In a country that is 96 percent Muslim, Sada is a Presbyterian. Now retired, he is the president of the National Presbyterian Church in Baghdad and chairman of the Assembly of Evangelical Presbyterian Churches-Iraq.
Nearly two decades of war, crushing United Nations sanctions, and a regime willing to let its people suffer rather than comply with U.N. resolutions about its weapons programs have all contributed to the deaths of at least 1 million Iraqis. During this time, currency devaluation has shriveled Sada's bank account to the equivalent of $500.
Yet Sada, 62, deflects talk of leaving the country (although about one-third of the country's Christians emigrated during the 1990s). "We are praying very hard," Sada told Christianity Today by telephone during a visit to the United Kingdom. "We know that one day our Lord will make it better."
Fear factor
Marilyn Borst has made four visits to Iraq since 1998 as a missions catalyst at First Presbyterian Church in Houston and as a leader of Evangelicals for Middle East Understanding. She notes that three Presbyterian churches are in or next to the northern and southern no-fly zones patrolled by American and British pilots.

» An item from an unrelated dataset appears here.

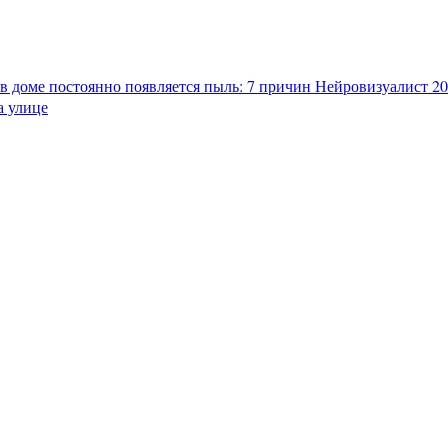
в доме постоянно появляется пыль: 7 причин
Нейровизуалист 202
а улице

"I've heard the fighters there. I've heard the antiaircraft responses on the ground from the Iraqis. I've heard the air raid warnings," Borst said. "So there is a great deal of fear."

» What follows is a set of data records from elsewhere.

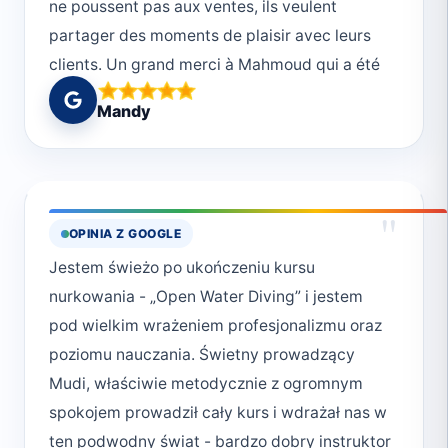
ne poussent pas aux ventes, ils veulent
partager des moments de plaisir avec leurs
clients. Un grand merci à Mahmoud qui a été
un dive master au top, et au reste de toute
Mandy
l’équipe.
"
OPINIA Z GOOGLE
Jestem świeżo po ukończeniu kursu
nurkowania - „Open Water Diving” i jestem
pod wielkim wrażeniem profesjonalizmu oraz
poziomu nauczania. Świetny prowadzący
Mudi, właściwie metodycznie z ogromnym
spokojem prowadził cały kurs i wdrażał nas w
ten podwodny świat - bardzo dobry instruktor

Saying they trust in God's providence, Iraq's Presbyterians are continuing with worship, Sunday school, and youth meetings inside their buildings. Christians say the Iraqi president makes inexpensive building materials available to churches, gives land, and has even provided pipe organs.
"Far from repressing Christianity, the government of Iraq supports a multiplicity of religious expression, seeing this as a way of providing balance," Borst said.

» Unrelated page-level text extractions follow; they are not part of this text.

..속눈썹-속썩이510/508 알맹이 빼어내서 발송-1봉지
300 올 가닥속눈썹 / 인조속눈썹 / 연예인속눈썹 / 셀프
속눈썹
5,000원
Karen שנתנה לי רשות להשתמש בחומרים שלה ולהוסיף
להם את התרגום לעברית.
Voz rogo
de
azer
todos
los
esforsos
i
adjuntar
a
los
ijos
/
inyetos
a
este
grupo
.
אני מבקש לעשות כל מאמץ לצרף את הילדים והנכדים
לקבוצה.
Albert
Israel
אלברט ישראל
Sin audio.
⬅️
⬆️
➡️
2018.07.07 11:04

Some observers, however, think Saddam Hussein's support of Christian churches is partly propaganda and partly an effort to maintain allegiance to his military regime. Operation World notes, "Religious minorities have been favored by Saddam Hussein if they demonstrated loyalty."
Presbyterian missionaries came to Iraq in 1836. Iraq has five Presbyterian churches with an estimated 3,000 members. Iraqi Presbyterians, however, tally membership by numbers of families. The oldest church, in Mosul, founded in 1840, has just five to ten member families. National Presbyterian in Baghdad, founded in 1952, has more than 300 families. The Assyrian Presbyterian Church, Baghdad, founded in 1921, has 36 families. Kirkuk's National Presbyterian Church, founded in 1958, has 36 families. The only church in the south, National Presbyterian Church in Basra, established in 1940, has 32 families, down from 110.
According to tradition, in the first century the apostle Thomas evangelized the region we today call Iraq. An estimated 600,000 Christians live in the country of 22 million people. By far the largest group is the Chaldean Catholic Church, followed by the Assyrian Church of the East (called the Nestorians by some), the Syrian Orthodox Church, and the Armenian Apostolic Church.
Human rights questions
Despite relative freedom for Christians, the U.S. State Department designated Iraq as a "country of particular concern" in 1999, 2000, and 2001 for severe violations of religious freedom. The State Department says the regime, run by Sunni Muslims, "for decades has conducted a brutal campaign of murder, summary execution, arbitrary arrest, and protracted detention" against the majority Shi'a population. American officials estimate that government policies have killed at least 130,000 Iraqi civilians during Saddam Hussein's 23-year rule.